It was one of those emails that catch your attention. Mauricio, then a fifteen-year-old student in a Brazilian school, sent an elegantly worded statement about how he taught himself English so that he could realize his dream of attending a university in the United States. Mauricio had been studying our website and, as he believed our school’s values were aligned with his, was determined to join our learning community. What I did not know at the time was that Mauricio was going to forever change our community’s perspectives on learning and our understanding of the world around us.
Mauricio’s application for admission to our high school was the first we had received from a blind student. While Mauricio did not seem to be concerned that his blindness would limit his learning, a reflection of his indomitable spirit that I quickly learned to admire and appreciate, our faculty did raise several valid questions and concerns.
The consideration of Mauricio’s application was framed and guided by a mission and set of beliefs that highlighted diversity and different learning styles as essential values. Through dialogue, learning, and understanding, the high school faculty committed to admitting Mauricio and providing him with the best educational program within our capabilities. Mauricio also supported us through this learning process and was always quick to remind us not to think of him as a blind person, but rather a person who happened to be blind.
During one of our admissions meetings, I welcomed Mauricio to my office with the greeting, “It is great to see you…” but cut myself off as I realized the insensitivity of my words. Mauricio smiled warmly and replied in a manner that conveyed wisdom beyond his years, “It is also great to seeyou.” While it was a seemingly minor moment of learning, it was also emblematic of our own collective growth. I humbly shared with Mauricio how it was likely that we were going to learn far more from him than he would learn from us. And, this was in fact the case. Four years later, Mauricio graduated from Graded, the school where I previously worked, and he realized his dream of attending and graduating from a top university in the United States. It was also during this time that we grew the most as professionals and as a community.

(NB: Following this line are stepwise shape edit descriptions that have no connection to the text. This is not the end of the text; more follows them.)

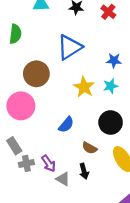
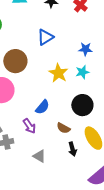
blue triangle: (70, 47) -> (45, 37), size x0.7
purple arrow: (49, 163) -> (29, 126), moved
black arrow: (84, 171) -> (72, 149), moved

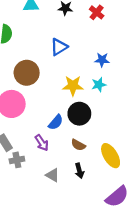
yellow star: (58, 73) -> (73, 86), turned -30
black circle: (82, 105) -> (79, 114), moved
black arrow: (72, 149) -> (79, 171), moved

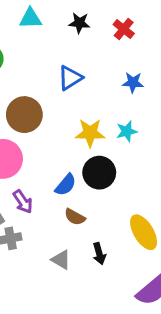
blue star: (102, 60) -> (133, 82), moved
purple arrow: (42, 143) -> (23, 202), moved
brown semicircle: (78, 145) -> (75, 217), moved

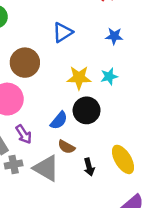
black arrow: (99, 254) -> (89, 167), moved
gray triangle: (61, 260) -> (46, 168), moved, size x1.6

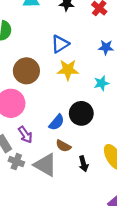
yellow star: (79, 78) -> (68, 70), moved
gray cross: (14, 164) -> (16, 162), turned 32

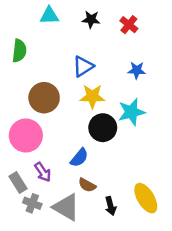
cyan star: (101, 83) -> (131, 112), size x1.5
black circle: (81, 113) -> (103, 128), moved

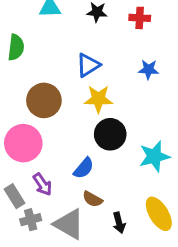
red cross: (129, 25) -> (140, 18), turned -36
cyan star: (131, 112) -> (154, 156), moved
gray cross: (32, 203) -> (31, 220), turned -36

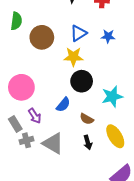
blue triangle: (88, 65) -> (79, 33), moved
brown circle: (44, 100) -> (42, 37), moved
brown semicircle: (93, 199) -> (87, 119), moved

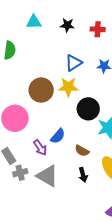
brown circle: (42, 37) -> (41, 90), moved
black circle: (82, 81) -> (88, 109), moved
purple arrow: (35, 116) -> (40, 148), moved

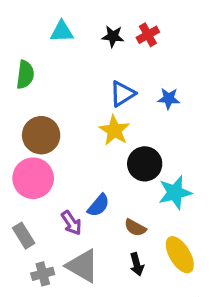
red cross: (98, 29) -> (148, 35), moved, turned -32
yellow star: (68, 87) -> (114, 130), turned 30
brown circle: (41, 90) -> (41, 135), moved
gray cross: (20, 173) -> (43, 274), moved

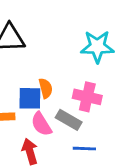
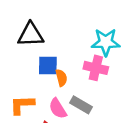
pink cross: (87, 97) -> (96, 68), moved
blue square: (30, 98) -> (48, 65), moved

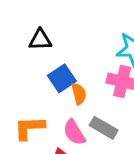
black triangle: (31, 35) -> (40, 40), size x0.7
blue square: (48, 65) -> (62, 78), turned -35

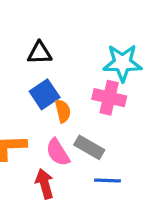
black triangle: (40, 40) -> (40, 53), moved

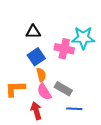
pink cross: (109, 98) -> (64, 49), moved
orange semicircle: (63, 111) -> (41, 75), moved

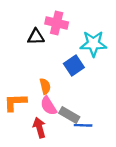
pink cross: (64, 49) -> (57, 23), moved
blue square: (36, 57) -> (74, 66), moved
gray rectangle: (63, 89) -> (69, 115), moved

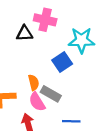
gray rectangle: (69, 115) -> (51, 94), moved

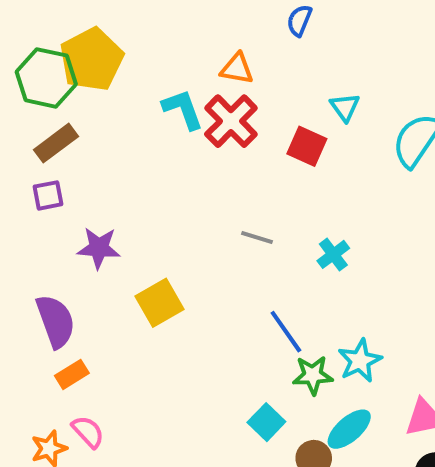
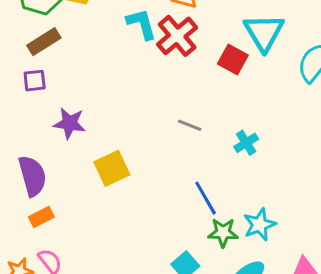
cyan triangle: (345, 107) -> (264, 32), size x1.8

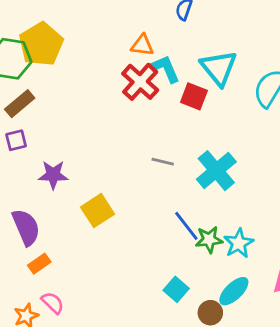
cyan L-shape: (142, 24) -> (165, 69), moved
cyan cross: (246, 143) -> (216, 171), size x1.8
green star: (223, 233) -> (209, 240), moved

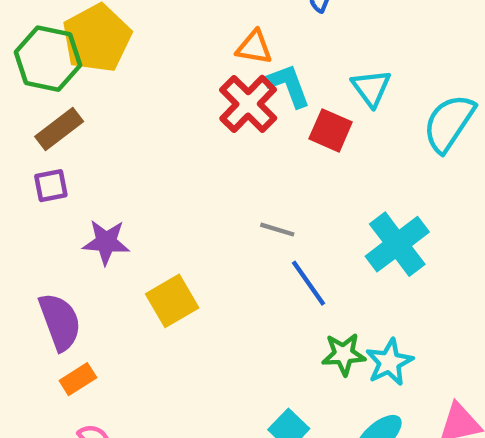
cyan triangle: (219, 68) -> (371, 88), size x0.7
cyan cross: (216, 171) -> (397, 244), moved
blue line: (186, 226) -> (308, 283), moved

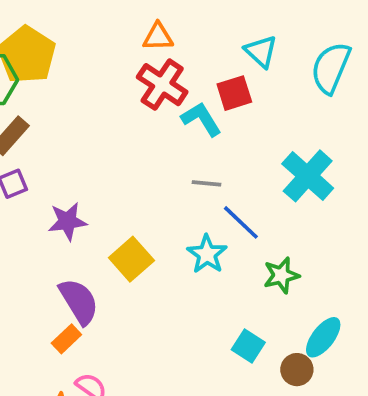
cyan L-shape: (288, 85) -> (201, 119), moved
red square: (331, 130) -> (234, 93), turned -30
purple semicircle: (60, 322) -> (79, 301), moved
cyan star: (389, 362) -> (207, 254), moved

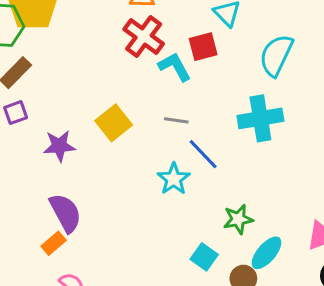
cyan semicircle: (331, 68) -> (276, 55), moved
cyan cross: (308, 176) -> (260, 118), turned 36
yellow square: (131, 259) -> (114, 123), moved
green star: (281, 275) -> (238, 219), moved

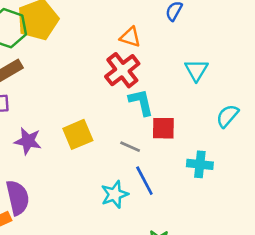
red square: (203, 47) -> (163, 128), moved
cyan semicircle: (276, 55) -> (227, 116), size x0.7
cyan cross: (260, 118) -> (200, 164), size x0.7

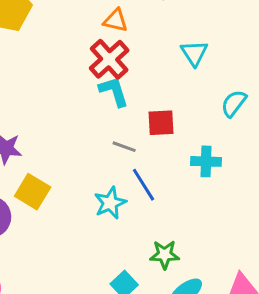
cyan L-shape: (141, 102) -> (114, 91), moved
yellow square: (78, 134) -> (33, 192), moved, turned -32

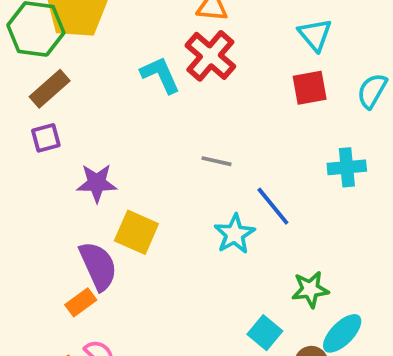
cyan L-shape: (114, 91) -> (160, 75), moved
red square: (161, 123) -> (310, 88), moved
gray line: (124, 147) -> (217, 161), moved

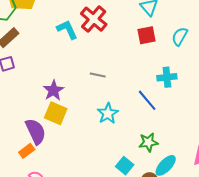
purple star: (97, 183) -> (53, 90), moved, turned -30
blue line: (273, 206) -> (147, 100), moved

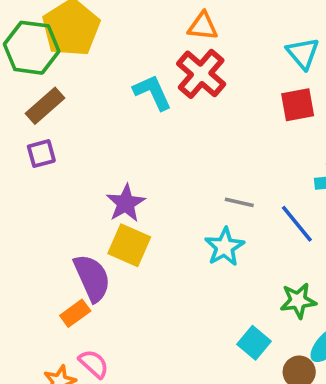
gray line: (98, 75) -> (239, 202), moved

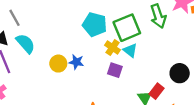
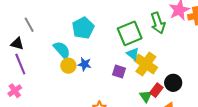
cyan pentagon: (95, 25) -> (83, 28), moved, turned 30
cyan semicircle: (25, 44) -> (62, 50), moved
yellow cross: (113, 48) -> (146, 64), moved, size x1.6
black circle: (180, 73) -> (173, 83), moved

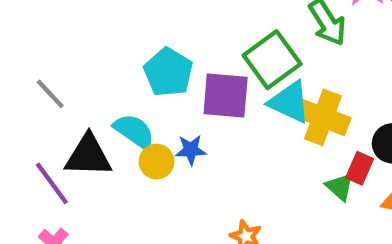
black triangle: (17, 44) -> (88, 156), moved, size x1.6
cyan triangle: (133, 54) -> (289, 102), size x1.5
purple square: (119, 72) -> (226, 95), moved, size x1.6

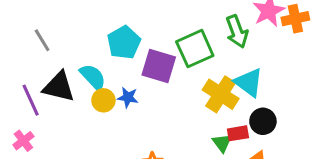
cyan triangle: (289, 102) -> (249, 82), moved
red rectangle: (360, 168) -> (238, 133), turned 45

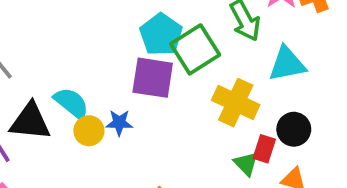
cyan pentagon: (124, 42) -> (161, 35), moved
cyan triangle: (249, 82) -> (287, 64), moved, turned -40
red rectangle: (238, 133) -> (264, 149), turned -55

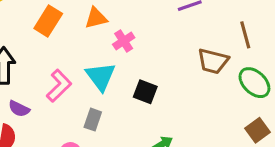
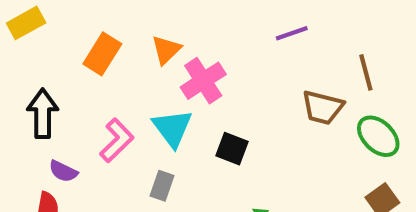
orange triangle: (96, 18) -> (166, 50), turned -30
pink cross: (124, 41) -> (203, 81), size x1.5

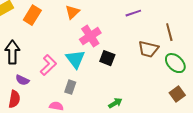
orange triangle: (166, 50) -> (72, 12), moved
orange rectangle: (102, 54) -> (32, 15), moved
black square: (232, 149) -> (107, 58), moved

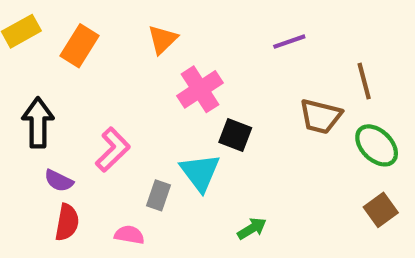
cyan triangle: (75, 59) -> (200, 172), moved
red semicircle: (14, 99) -> (67, 222), moved

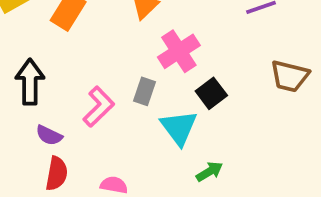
black square: (235, 135) -> (211, 93), turned 32
gray rectangle: (158, 195) -> (144, 91), moved
green arrow: (252, 229) -> (209, 172), moved

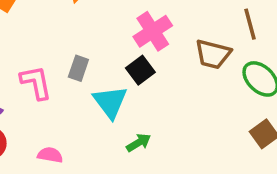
pink cross: (179, 51) -> (153, 31), moved
pink L-shape: (99, 107) -> (36, 82), turned -57

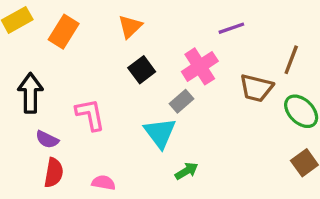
brown line: (250, 24) -> (291, 60), turned 36
gray rectangle: (78, 68) -> (182, 101), moved, turned 30
black square: (140, 70) -> (142, 70), moved

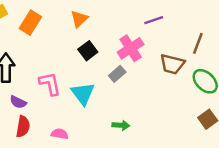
cyan triangle: (160, 133) -> (83, 94), moved
green arrow: (187, 171) -> (121, 125), turned 35

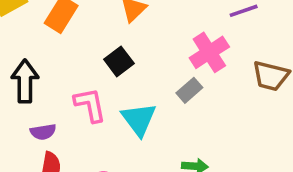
black square: (88, 51) -> (119, 61), moved
purple semicircle: (18, 102) -> (43, 132), turned -35

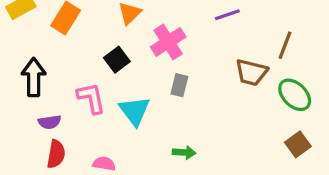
pink cross: (209, 52) -> (168, 42), moved
gray rectangle: (189, 90) -> (179, 85), turned -35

While Mauricio was a student at Graded, we had the honor of hosting two very special people, Bill and Ochan Powell, who conveyed a similar spirit of promise and a unique ability to instill an intrinsic commitment in others to be the best professionals and people they can be. Bill and Ochan scheduled time after their professional learning facilitation to interview Mauricio as part of their work associated with inclusive schools. I remember clearly how our faculty and I beamed with pride and a sense of purpose when Bill and Ochan highlighted and congratulated the team for their work with Mauricio and their efforts to ensure Graded was offering a highly functioning inclusive learning program.
The following two videos present clips from Bill and Ochan’s work with Mauricio.
Interview with Bill and Ochan:
Learning in a Science Classroom:
The videos highlight Bill’s talents and concern for others and, correspondingly, one of the many reasons why there has been such an extraordinary outpouring of sorrow, love, and admiration from around the world to the tragic news of Bill Powell’s sudden passing. Bill was a remarkable individual whose impressive professional capabilities were complemented with a warm heart and deeply caring nature.
A recent exchange of emails with Mauricio highlighted the difference Bill’s vision and unwavering commitment to student learning and inclusion can make in a student’s life. The following is an extract from Mauricio’s note to me this week:
Needless to say, if it were not for my inclusion at Graded and before, I would not be where I am today. I have worked at internationally recognized corporations, attended top educational institutions abroad, learned the importance of adaptation and persistence, and demonstrated to others that blindness does not define one’s capabilities.
It all began with education – an education that was inclusive, grounded, and rigorous. It all began with teachers and administrators who believed in my potential, and who required of me the same as was required of any other student. If one has education one still faces challenges, the difference being that without it we have no solution. Blind people must be able to make any choice they wish for their future, with blindness being only a circumstance and physical characteristic. As the Olympics are held in Brazil, so will the Paralympics. We apply the inspiration and values from all athletes into our lives as much as possible so that we may continue fighting for opportunity for all people.
The message of six years ago still stands: people must ask questions, so that their doubts may be resolved. On the other hand, those with disabilities must believe in themselves, strive for their best, and not for what seems comfortable, and never be let down by expectations by others. Others may not know our full potential, but I find that most people will be allies if we help them help us. And, schools cannot do it alone – families must understand that disabilities shall never define where one wishes to go.
I am deeply grateful to Mauricio and Bill and Ochan Powell for the real difference they have made in our lives. Looking ahead, we hope to honor Bill’s significant contributions to the field of education and his dedication to the lives of others by ensuring a collective commitment to furthering his vision of inclusive schools where diversity, difference, and all learning styles are valued within the context of a plurality of thought and perspectives. Next Frontier Inclusion’s mission must also be our own: “to promote and protect the interests of children who learn in different ways or at different rates.” This is our moral obligation to Mauricio and all of the students, families, and communities we have the privilege of working with at our schools.